Input data:

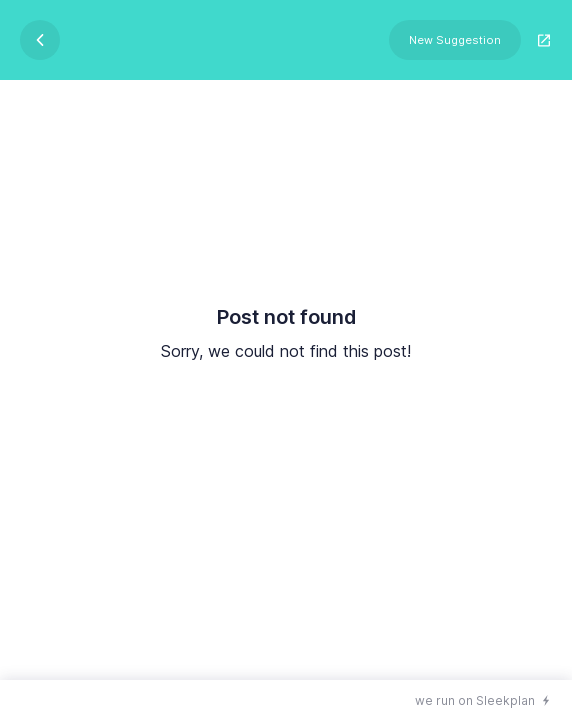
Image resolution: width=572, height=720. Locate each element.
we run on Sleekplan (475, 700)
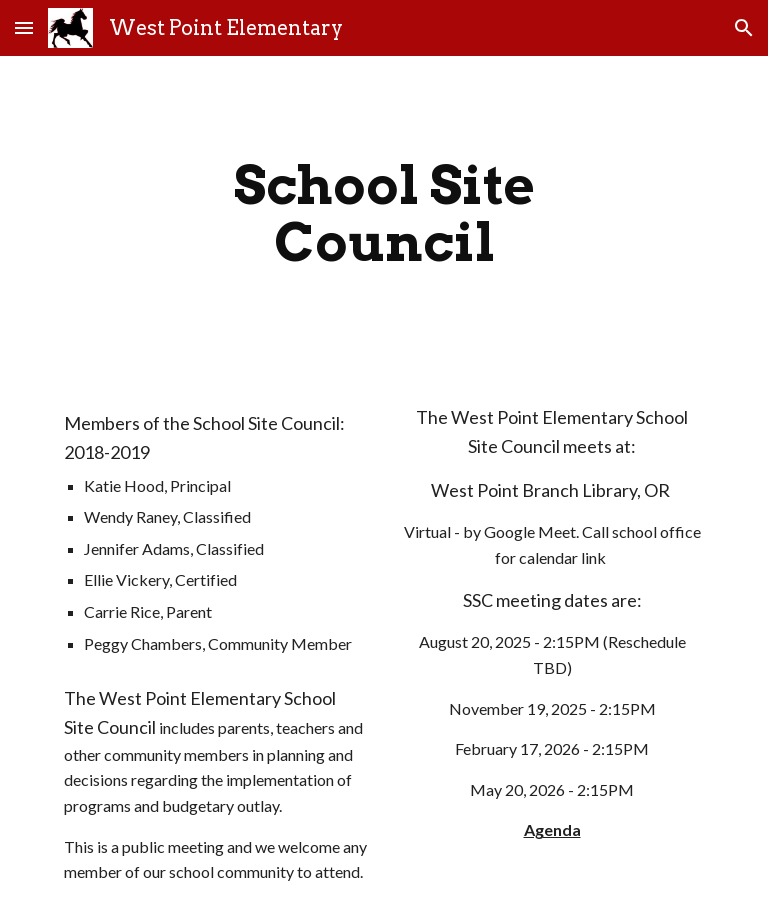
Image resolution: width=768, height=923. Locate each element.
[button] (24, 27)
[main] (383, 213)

Your instructions: Find the word "width" in the entries and show each line where it is found.

Output of the exercise:
Image resolution: width=572, height=720. Locate each element.
Image resolution: width=768, height=923. Locate each element.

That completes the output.